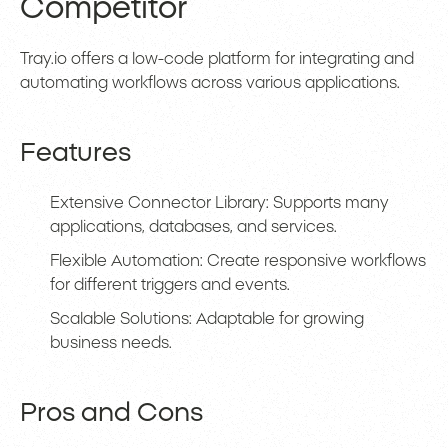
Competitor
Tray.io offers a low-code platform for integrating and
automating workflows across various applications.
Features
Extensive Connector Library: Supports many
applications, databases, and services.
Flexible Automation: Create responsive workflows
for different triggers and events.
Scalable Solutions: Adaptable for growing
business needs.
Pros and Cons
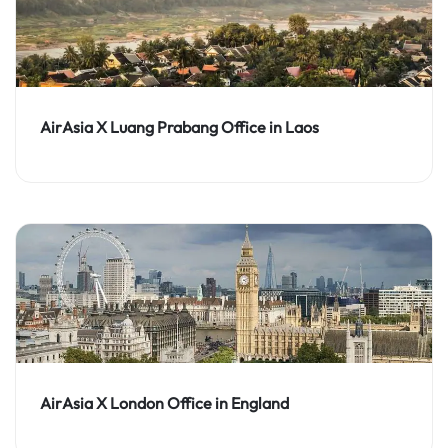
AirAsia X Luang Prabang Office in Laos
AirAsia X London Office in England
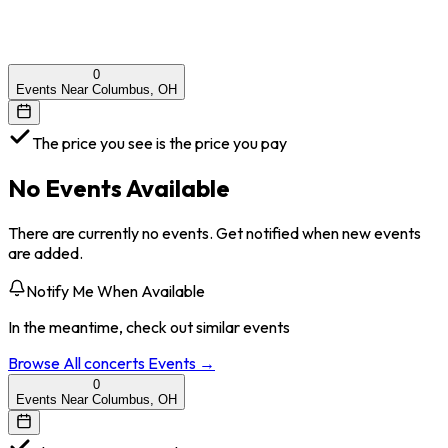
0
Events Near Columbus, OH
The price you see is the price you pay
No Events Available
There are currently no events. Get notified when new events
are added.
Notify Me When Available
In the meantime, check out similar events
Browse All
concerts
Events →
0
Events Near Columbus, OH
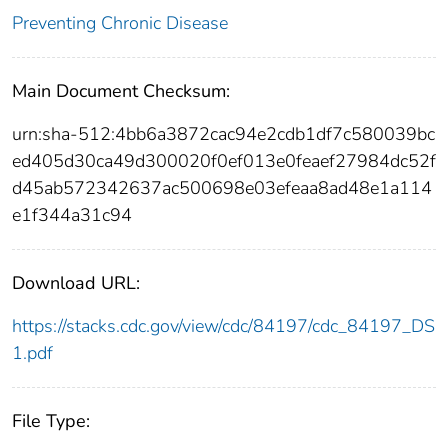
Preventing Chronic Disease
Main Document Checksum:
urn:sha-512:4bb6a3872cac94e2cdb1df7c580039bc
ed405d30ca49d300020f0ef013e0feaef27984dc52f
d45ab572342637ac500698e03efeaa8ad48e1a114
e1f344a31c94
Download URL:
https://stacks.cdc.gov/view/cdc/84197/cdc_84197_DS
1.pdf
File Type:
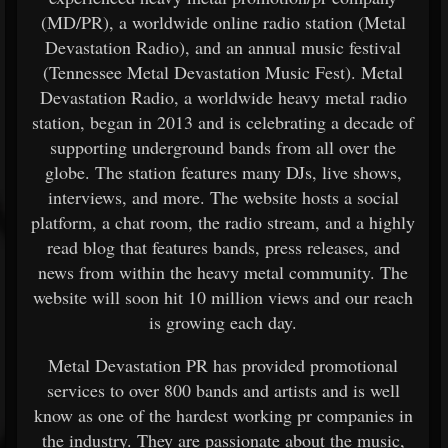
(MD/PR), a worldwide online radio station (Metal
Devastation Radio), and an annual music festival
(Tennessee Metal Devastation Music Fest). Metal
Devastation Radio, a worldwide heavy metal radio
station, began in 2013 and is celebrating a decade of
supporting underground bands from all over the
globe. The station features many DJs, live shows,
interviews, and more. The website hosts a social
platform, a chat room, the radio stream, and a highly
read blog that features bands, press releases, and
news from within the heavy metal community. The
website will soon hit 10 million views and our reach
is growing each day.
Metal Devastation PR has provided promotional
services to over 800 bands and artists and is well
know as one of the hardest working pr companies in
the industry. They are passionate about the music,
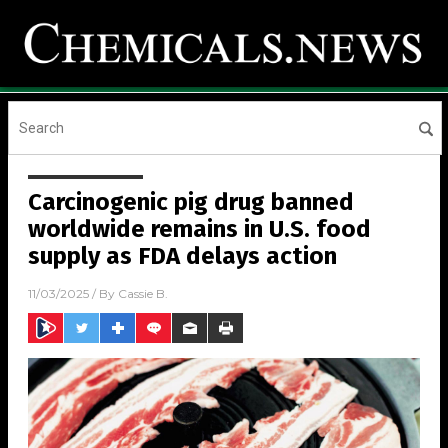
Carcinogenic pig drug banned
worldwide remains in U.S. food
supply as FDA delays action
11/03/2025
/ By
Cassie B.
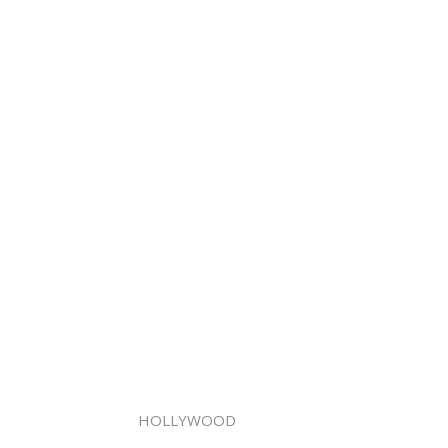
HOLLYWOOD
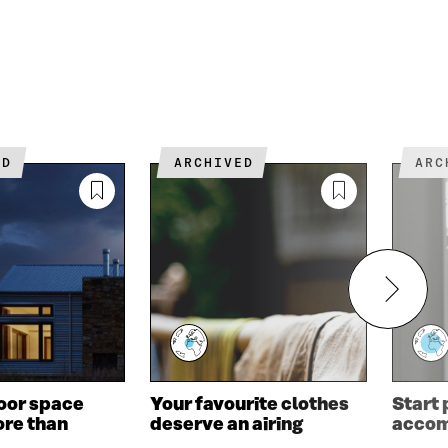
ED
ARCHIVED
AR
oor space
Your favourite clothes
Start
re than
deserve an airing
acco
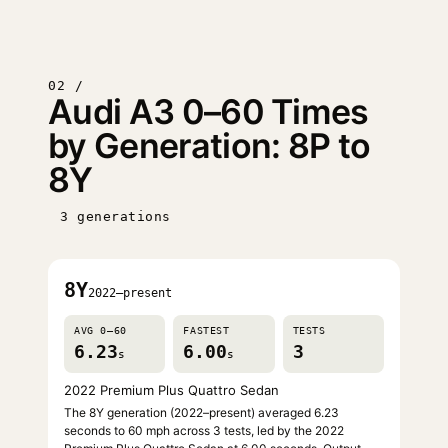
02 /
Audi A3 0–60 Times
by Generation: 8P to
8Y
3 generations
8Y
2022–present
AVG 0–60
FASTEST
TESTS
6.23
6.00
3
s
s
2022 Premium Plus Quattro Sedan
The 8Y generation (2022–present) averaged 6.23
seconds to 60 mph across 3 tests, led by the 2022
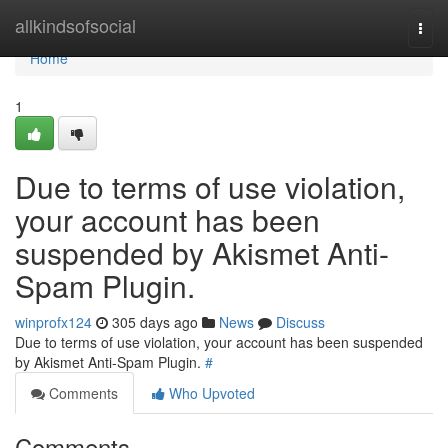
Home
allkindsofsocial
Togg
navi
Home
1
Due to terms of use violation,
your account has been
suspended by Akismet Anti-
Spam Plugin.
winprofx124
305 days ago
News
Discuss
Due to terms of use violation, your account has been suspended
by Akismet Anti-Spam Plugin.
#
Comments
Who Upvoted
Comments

☆ ☆ ☆

AIM OF THE EXERCISE. Retype every entry word for word, but do not carry over the pictures.

RESULT BELOW.
Competitor
Tray.io offers a low-code platform for integrating and
automating workflows across various applications.
Features
Extensive Connector Library: Supports many
applications, databases, and services.
Flexible Automation: Create responsive workflows
for different triggers and events.
Scalable Solutions: Adaptable for growing
business needs.
Pros and Cons
AirAsia X Luang Prabang Office in Laos
AirAsia X London Office in England
0
Events Near Columbus, OH
The price you see is the price you pay
No Events Available
There are currently no events. Get notified when new events
are added.
Notify Me When Available
In the meantime, check out similar events
Browse All
concerts
Events →
0
Events Near Columbus, OH
Preventing Chronic Disease
Main Document Checksum:
urn:sha-512:4bb6a3872cac94e2cdb1df7c580039bc
ed405d30ca49d300020f0ef013e0feaef27984dc52f
d45ab572342637ac500698e03efeaa8ad48e1a114
e1f344a31c94
Download URL:
https://stacks.cdc.gov/view/cdc/84197/cdc_84197_DS
1.pdf
File Type:
(MD/PR), a worldwide online radio station (Metal
Devastation Radio), and an annual music festival
(Tennessee Metal Devastation Music Fest). Metal
Devastation Radio, a worldwide heavy metal radio
station, began in 2013 and is celebrating a decade of
supporting underground bands from all over the
globe. The station features many DJs, live shows,
interviews, and more. The website hosts a social
platform, a chat room, the radio stream, and a highly
read blog that features bands, press releases, and
news from within the heavy metal community. The
website will soon hit 10 million views and our reach
is growing each day.
Metal Devastation PR has provided promotional
services to over 800 bands and artists and is well
know as one of the hardest working pr companies in
the industry. They are passionate about the music,
Carcinogenic pig drug banned
worldwide remains in U.S. food
supply as FDA delays action
11/03/2025
/ By
Cassie B.
HOLLYWOOD
ED
ARCHIVED
AR
oor space
Your favourite clothes
Start
re than
deserve an airing
acco
02 /
Audi A3 0–60 Times
by Generation: 8P to
8Y
3 generations
8Y
2022–present
AVG 0–60
FASTEST
TESTS
6.23
6.00
3
s
s
2022 Premium Plus Quattro Sedan
The 8Y generation (2022–present) averaged 6.23
seconds to 60 mph across 3 tests, led by the 2022
Home
allkindsofsocial
Togg
navi
Home
1
Due to terms of use violation,
your account has been
suspended by Akismet Anti-
Spam Plugin.
winprofx124
305 days ago
News
Discuss
Due to terms of use violation, your account has been suspended
by Akismet Anti-Spam Plugin.
#
Comments
Who Upvoted
Comments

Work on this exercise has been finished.